A lesson from the Concordia

By Charlie Funk
Charlie FunkI have long maintained that professional travel retailers serve their suppliers in ways far beyond the reservation process, and after exploring sales activity in the wake of the Costa Concordia accident, I think my belief has been validated.

In my last column, which ran on Feb. 2, I recounted how in the days after the accident, a reporter for a national newspaper had tried hard to get me to predict that the incident would have a disastrous effect on cruise bookings. I finally agreed that there would likely be some impact, the crucial question being one of magnitude. 

In the succeeding weeks, I went to great lengths to stay in touch with other agency owners all across the U.S. -- agencies ranging from about $2 million to more than $100 million in annual sales volume -- to be sure I was getting a relatively reliable sample of cruise booking trends.

Frequent updates from these retailers indicated that there had been 1) no noticeable cancellation impact as a result of the Concordia; and 2) no noticeable impact on new bookings. Indeed, following our agency's annual vacation show at the end of January, the number of new bookings with a value greater than $5,000 was higher than ever, as were bookings of more than $10,000. Even bookings in excess of $30,000 have become more commonplace.

Maybe, I began to think, the Concordia was going to be a nonissue from a bookings standpoint.
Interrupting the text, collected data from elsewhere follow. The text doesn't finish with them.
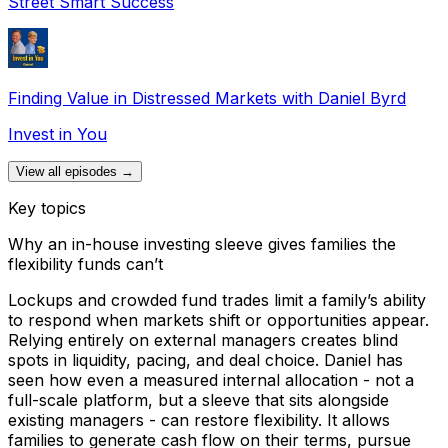
Street Smart Success
Finding Value in Distressed Markets with Daniel Byrd
Invest in You
View all episodes →
Key topics
Why an in-house investing sleeve gives families the
flexibility funds can’t
Lockups and crowded fund trades limit a family’s ability
to respond when markets shift or opportunities appear.
Relying entirely on external managers creates blind
spots in liquidity, pacing, and deal choice. Daniel has
seen how even a measured internal allocation - not a
full-scale platform, but a sleeve that sits alongside
existing managers - can restore flexibility. It allows
families to generate cash flow on their terms, pursue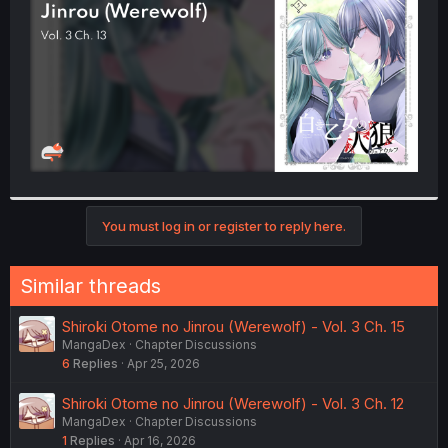
r
You must log in or register to reply here.
Similar threads
Shiroki Otome no Jinrou (Werewolf) - Vol. 3 Ch. 15
MangaDex
Chapter Discussions
6
Replies
Apr 25, 2026
Shiroki Otome no Jinrou (Werewolf) - Vol. 3 Ch. 12
MangaDex
Chapter Discussions
1
Replies
Apr 16, 2026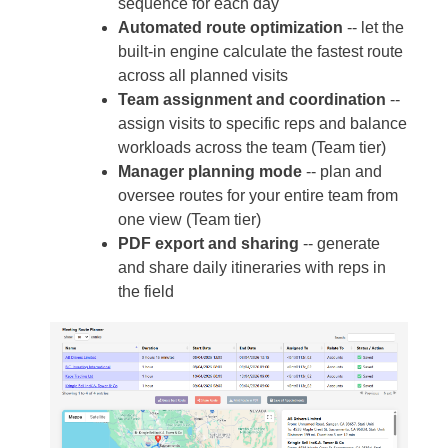
sequence for each day
Automated route optimization
-- let the
built-in engine calculate the fastest route
across all planned visits
Team assignment and coordination
--
assign visits to specific reps and balance
workloads across the team (Team tier)
Manager planning mode
-- plan and
oversee routes for your entire team from
one view (Team tier)
PDF export and sharing
-- generate
and share daily itineraries with reps in
the field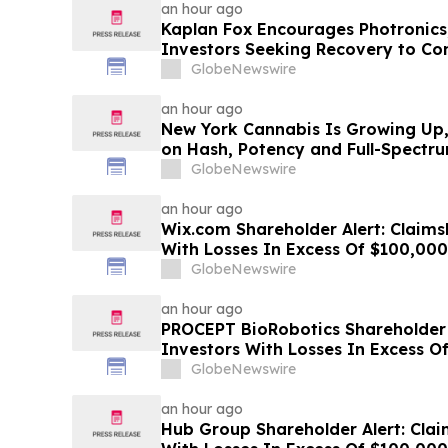
an hour ago
Kaplan Fox Encourages Photronics
Investors Seeking Recovery to Con
September 4, 2026
GlobeNewswire
an hour ago
New York Cannabis Is Growing Up, 
on Hash, Potency and Full-Spectr
GlobeNewswire
an hour ago
Wix.com Shareholder Alert: Claims
With Losses In Excess Of $100,000 
Deadline In Class Action Lawsuit 
GlobeNewswire
an hour ago
PROCEPT BioRobotics Shareholder A
Investors With Losses In Excess O
Plaintiff Deadline In Class Action
GlobeNewswire
BioRobotics Corporation - PRCT
an hour ago
Hub Group Shareholder Alert: Clai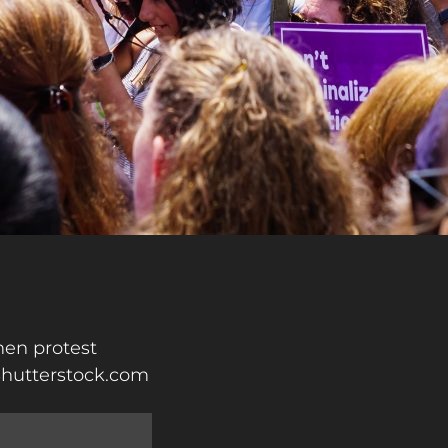
en protest
 Shutterstock.com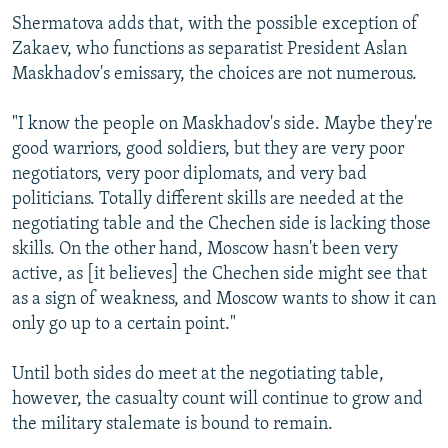
Shermatova adds that, with the possible exception of
Zakaev, who functions as separatist President Aslan
Maskhadov's emissary, the choices are not numerous.
"I know the people on Maskhadov's side. Maybe they're
good warriors, good soldiers, but they are very poor
negotiators, very poor diplomats, and very bad
politicians. Totally different skills are needed at the
negotiating table and the Chechen side is lacking those
skills. On the other hand, Moscow hasn't been very
active, as [it believes] the Chechen side might see that
as a sign of weakness, and Moscow wants to show it can
only go up to a certain point."
Until both sides do meet at the negotiating table,
however, the casualty count will continue to grow and
the military stalemate is bound to remain.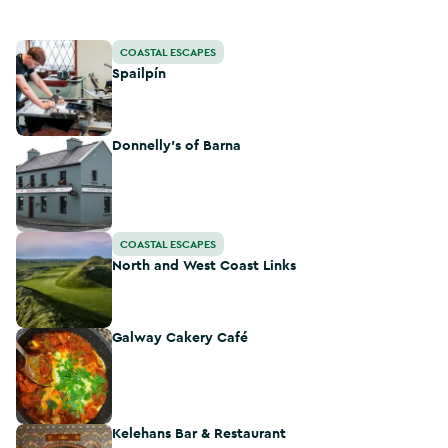
Spailpín
COASTAL ESCAPES
Spailpín
Donnelly's of Barna
Donnelly's of Barna
North and West Coast Links
COASTAL ESCAPES
North and West Coast Links
Galway Cakery Café
Galway Cakery Café
Kelehans Bar & Restaurant
Kelehans Bar & Restaurant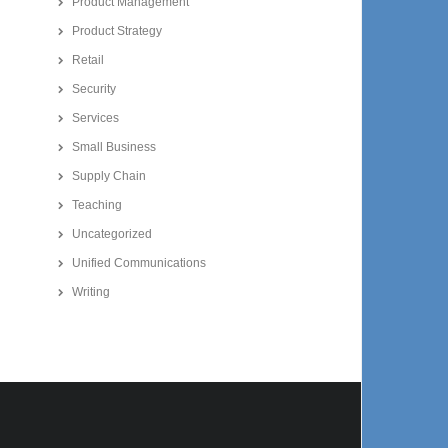
Product Management
Product Strategy
Retail
Security
Services
Small Business
Supply Chain
Teaching
Uncategorized
Unified Communications
Writing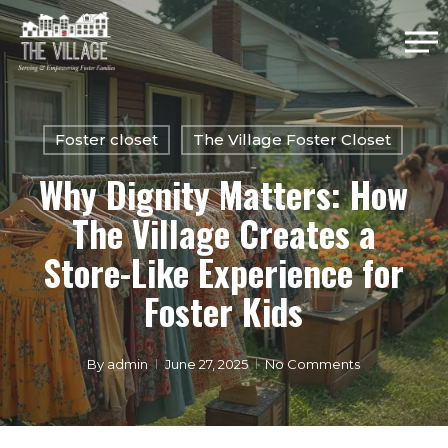
Skip
Me
to
main
Close
content
Menu
Foster closet
The Village Foster Closet
Why Dignity Matters: How
The Village Creates a
Store-Like Experience for
Foster Kids
By
admin
June 27, 2025
No Comments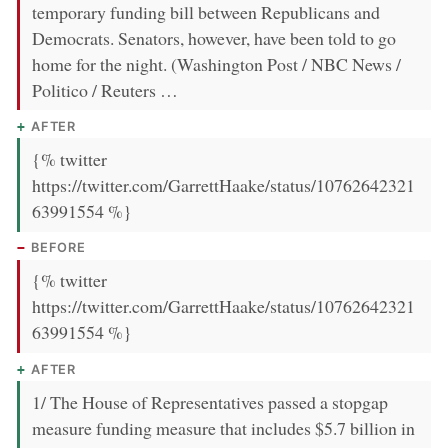
temporary funding bill between Republicans and
Democrats. Senators, however, have been told to go
home for the night. (Washington Post / NBC News /
Politico / Reuters …
AFTER
{% twitter
https://twitter.com/GarrettHaake/status/10762642321
63991554 %}
BEFORE
{% twitter
https://twitter.com/GarrettHaake/status/10762642321
63991554 %}
AFTER
1/ The House of Representatives passed a stopgap
measure funding measure that includes $5.7 billion in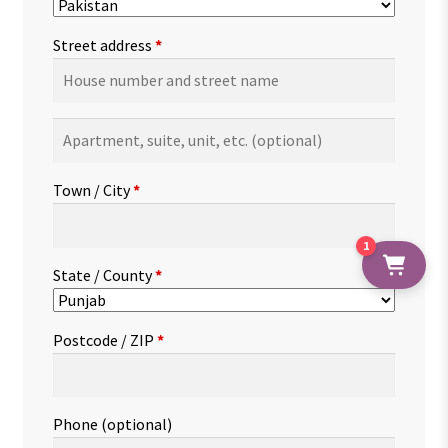
Street address
*
Apartment,
suite,
unit,
Town / City
*
etc.
(optional)
1
State / County
*
Postcode / ZIP
*
Phone
(optional)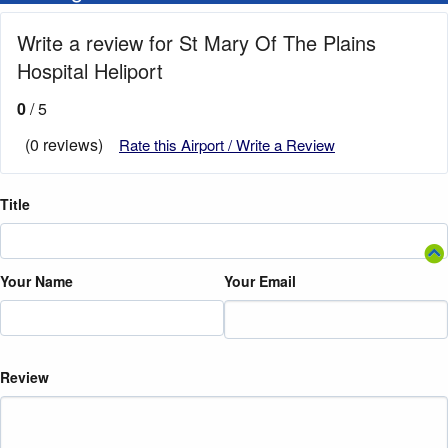
Write a review for St Mary Of The Plains
Hospital Heliport
0
/ 5
(0 reviews)
Rate this Airport / Write a Review
Title
Your Name
Your Email
Review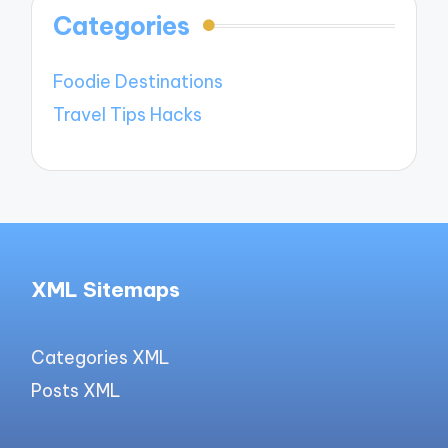
Categories
Foodie Destinations
Travel Tips Hacks
XML Sitemaps
Categories XML
Posts XML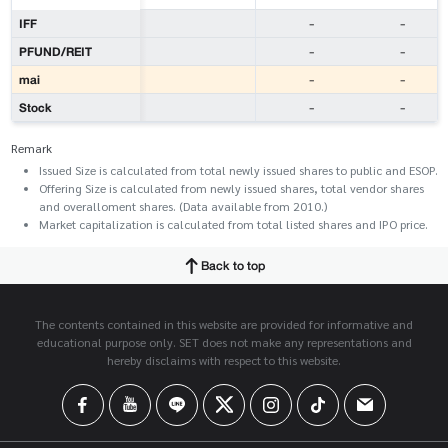
IFF
-
-
PFUND/REIT
-
-
mai
-
-
Stock
-
-
Remark
Issued Size is calculated from total newly issued shares to public and ESOP.
Offering Size is calculated from newly issued shares, total vendor shares
and overalloment shares. (Data available from 2010.)
Market capitalization is calculated from total listed shares and IPO price.
Back to top
The contents contained in this website are provided for informative and
educational purpose only. SET does not make any representations and
hereby disclaims with respect to this website.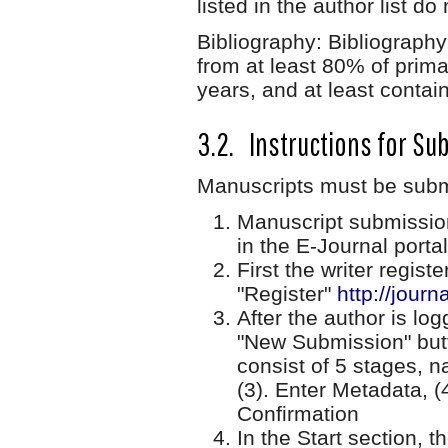
listed in the author list d
Bibliography: Bibliography
from at least 80% of prima
years, and at least contain
3.2. Instructions for Su
Manuscripts must be submi
Manuscript submissio
in the E-Journal portal
First the writer regist
"Register"
http://journ
After the author is lo
"New Submission" butt
consist of 5 stages, n
(3). Enter Metadata, (
Confirmation
In the Start section, 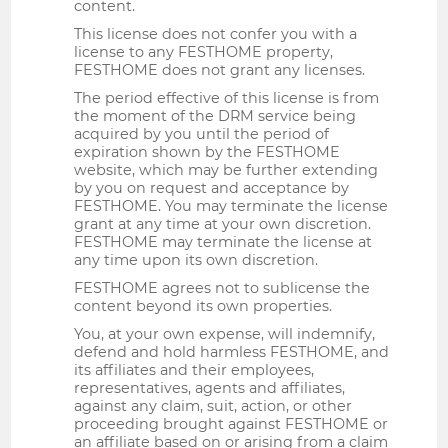
content.
This license does not confer you with a
license to any FESTHOME property,
FESTHOME does not grant any licenses.
The period effective of this license is from
the moment of the DRM service being
acquired by you until the period of
expiration shown by the FESTHOME
website, which may be further extending
by you on request and acceptance by
FESTHOME. You may terminate the license
grant at any time at your own discretion.
FESTHOME may terminate the license at
any time upon its own discretion.
FESTHOME agrees not to sublicense the
content beyond its own properties.
You, at your own expense, will indemnify,
defend and hold harmless FESTHOME, and
its affiliates and their employees,
representatives, agents and affiliates,
against any claim, suit, action, or other
proceeding brought against FESTHOME or
an affiliate based on or arising from a claim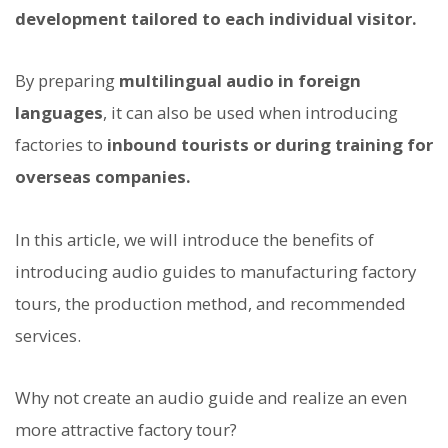
development tailored to each individual visitor.
By preparing
multilingual audio in foreign
languages
, it can also be used when introducing
factories to
inbound tourists or during training for
overseas companies.
In this article, we will introduce the benefits of
introducing audio guides to manufacturing factory
tours, the production method, and recommended
services.
Why not create an audio guide and realize an even
more attractive factory tour?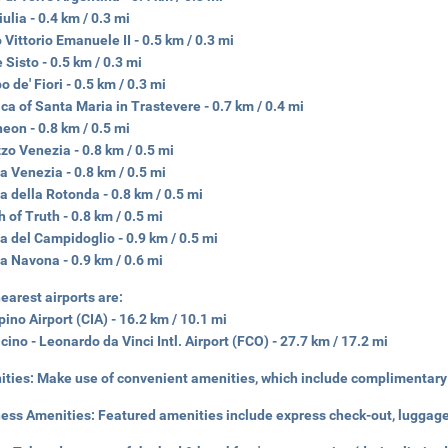
iulia - 0.4 km / 0.3 mi
 Vittorio Emanuele II - 0.5 km / 0.3 mi
 Sisto - 0.5 km / 0.3 mi
 de' Fiori - 0.5 km / 0.3 mi
ica of Santa Maria in Trastevere - 0.7 km / 0.4 mi
eon - 0.8 km / 0.5 mi
zo Venezia - 0.8 km / 0.5 mi
a Venezia - 0.8 km / 0.5 mi
a della Rotonda - 0.8 km / 0.5 mi
 of Truth - 0.8 km / 0.5 mi
a del Campidoglio - 0.9 km / 0.5 mi
a Navona - 0.9 km / 0.6 mi
earest airports are:
ino Airport (CIA) - 16.2 km / 10.1 mi
cino - Leonardo da Vinci Intl. Airport (FCO) - 27.7 km / 17.2 mi
ities:
Make use of convenient amenities, which include complimentary 
ness Amenities:
Featured amenities include express check-out, luggage 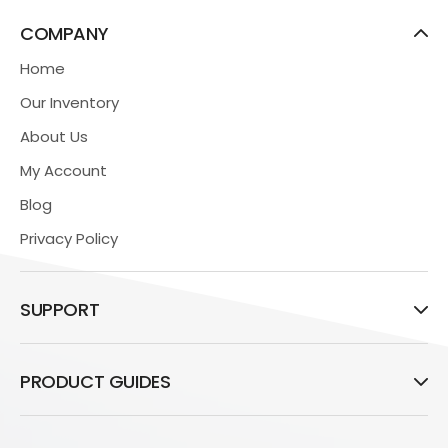
COMPANY
Home
Our Inventory
About Us
My Account
Blog
Privacy Policy
SUPPORT
PRODUCT GUIDES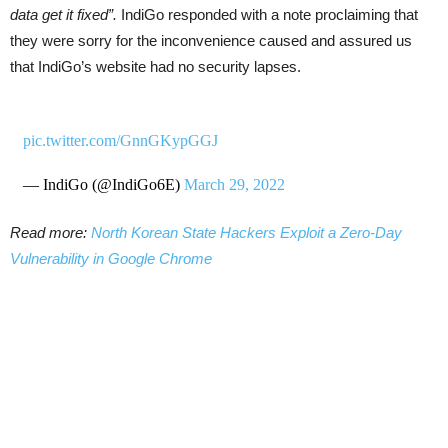
data get it fixed”.
IndiGo responded with a note proclaiming that
they were sorry for the inconvenience caused and assured us
that IndiGo’s website had no security lapses.
pic.twitter.com/GnnGKypGGJ
— IndiGo (@IndiGo6E)
March 29, 2022
Read more:
North Korean State Hackers Exploit a Zero-Day
Vulnerability in Google Chrome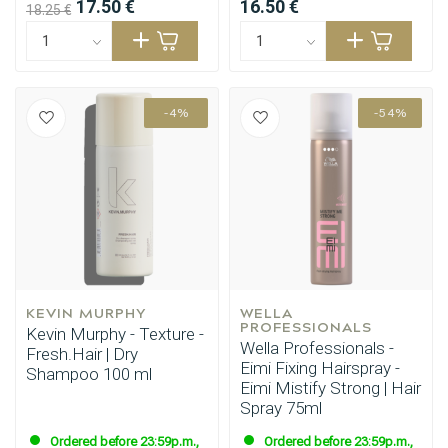
17.50 €
16.50 €
18.25 €
-4%
-54%
KEVIN MURPHY
WELLA 
PROFESSIONALS
Kevin Murphy - Texture -
Wella Professionals -
Fresh.Hair | Dry
Eimi Fixing Hairspray -
Shampoo 100 ml
Eimi Mistify Strong | Hair
Spray 75ml
Ordered before 23:59p.m.,
Ordered before 23:59p.m.,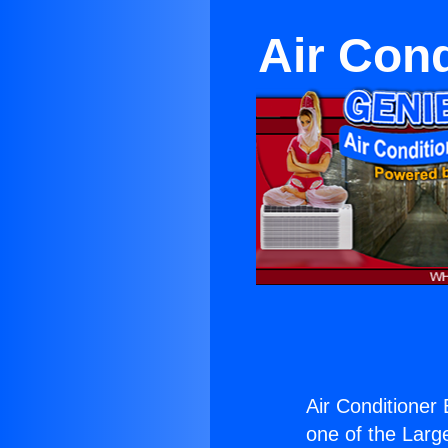
Air Cond
Air Conditioner
one of the Large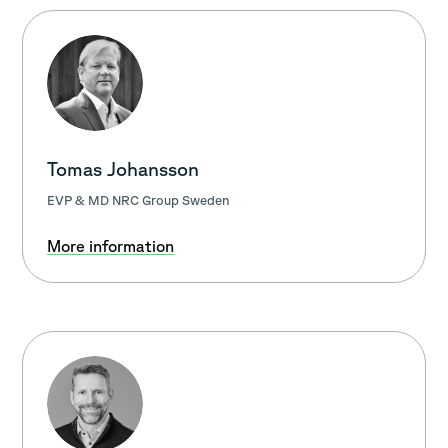
Tomas Johansson
EVP & MD NRC Group Sweden
More information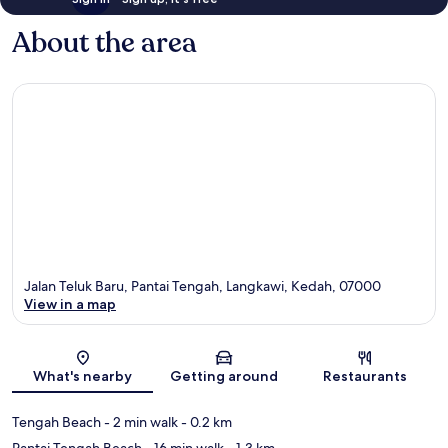
About the area
Jalan Teluk Baru, Pantai Tengah, Langkawi, Kedah, 07000
View in a map
Map
What's nearby
Getting around
Restaurants
Tengah Beach
- 2 min walk
- 0.2 km
Pantai Tengah Beach
- 16 min walk
- 1.3 km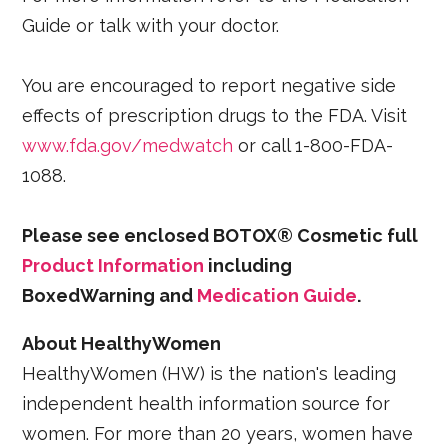
Guide or talk with your doctor.
You are encouraged to report negative side
effects of prescription drugs to the FDA. Visit
www.fda.gov/medwatch
or call 1-800-FDA-
1088.
Please see enclosed BOTOX® Cosmetic full
Product Information
including
BoxedWarning and
Medication Guide
.
About HealthyWomen
HealthyWomen (HW) is the nation's leading
independent health information source for
women. For more than 20 years, women have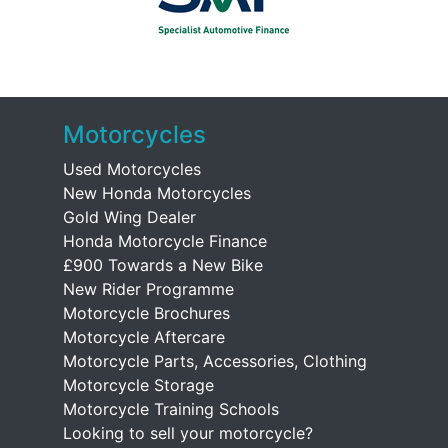
Motorcycles
Used Motorcycles
New Honda Motorcycles
Gold Wing Dealer
Honda Motorcycle Finance
£900 Towards a New Bike
New Rider Programme
Motorcycle Brochures
Motorcycle Aftercare
Motorcycle Parts, Accessories, Clothing
Motorcycle Storage
Motorcycle Training Schools
Looking to sell your motorcycle?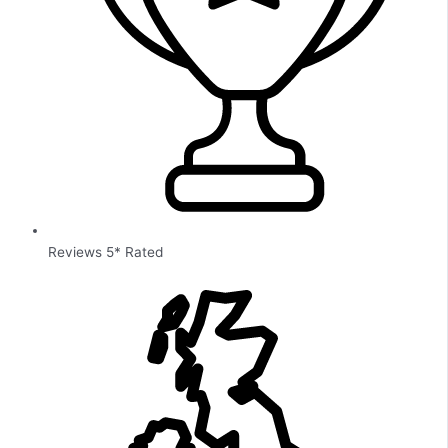
Reviews 5* Rated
But then Carnival Corp. executives offered investor guidance, warning of a mid-teens percentage drop in new bookings among all Carnival brands, on top of any decrease in Costa bookings.

Maybe, I thought, all the things agents had told me about sales during the previous week were no longer representative. After all, if bookings for some of the world's leading cruise lines were off by that much, surely retailers had to be seeing a drop, as well.

So I made the rounds again, asking the same questions. The answers came back the same: no noticeable change. Obviously, I was missing something, but what?
A week later, Royal Caribbean Cruises Ltd. announced earnings that exceeded analysts' estimates, but the company also warned that bookings were off by midteen percentages for their brands.

Back to the phones. But just as before, no retailer reported a falloff in bookings. Indeed, they were all reporting that bookings were stronger, if anything.

Talk about being as lost as a ball in high weeds! What was going on?
In the weeks after the accident, Royal Caribbean International and Carnival Cruise Lines had pulled all their TV ads, removing much of the stimulus for consumers to call. Maybe that was the cause of the drop reported by the cruise lines.

Part of the booking decrease was clearly coming from source markets outside the U.S., but it occurred to me that much of the rest of the drop might be the result of fewer direct bookings with the cruise lines.

While cruise line advertising includes a generic reference to calling a travel agent, it is far and away easier to remember the name of the company running the ad than the name of a travel agency. Plus, the ads usually provide ways to contact the cruise line fairly prominently, which would appeal greatly to first-time cruise prospects.

That was it! I thought. The booking falloff at the cruise lines was probably mostly first-time cruisers; retailers were having better results because they were booking past guests.

Or maybe not.

The agency owners with whom I spoke reported that a substantial number of bookings (some in the range of 50% or better) were with first-time clients or clients who had been in their database awhile but had never booked before.

What now, Sherlock?

How was it possible that suppliers' first-time guest bookings were down but so many retailers' first-time bookings were up, or at least holding steady?

I believe I stumbled on the answer when one of our agents had four prospects in our office discussing Alaskan cruises. When it was mentioned how close the ships come to the shore in the Inside Passage, one of the four noticeably stiffened and asked what the chances of running aground were. It took quite some time, but the issue was dealt with calmly and logically and -- most importantly -- to the prospect's satisfaction.

Retailers are perceived by consumers as being independent third parties that can be depended on to offer unbiased advice on the vacation of a lifetime, whereas suppliers' agents are seen as having a bias toward their employer that colors the advice they give.

Whatever the reason, it is apparent that travel retailers have been of measurable value in maintaining booking momentum over the last month, at least for the rather small sample I surveyed.

However much longer the reported booking slump continues, I believe the cruise lines will have to realize when it is over that retail travel professionals led the way by working even more closely with suppliers. Those suppliers that have proactively supported the retail community are well positioned to capitalize on those efforts.

As long as there is a single passenger unaccounted for, or as long as images of the Concordia offer mute reminders of a rare but deadly event, those suppliers will benefit greatly from the work that professional retailers do on their behalf.

Charlie and Sherrie Funk own Just Cruisin' Plus in Brentwood, Tenn., and have provided agent and agency-owner training throughout North America on every facet of travel agency operations. They are the authors of several books, including "A Recipe for Travel Agency Success," "Creating a Blueprint for Growing Your Agency" and "You're Invited," a complete guide to hosting consumer travel events.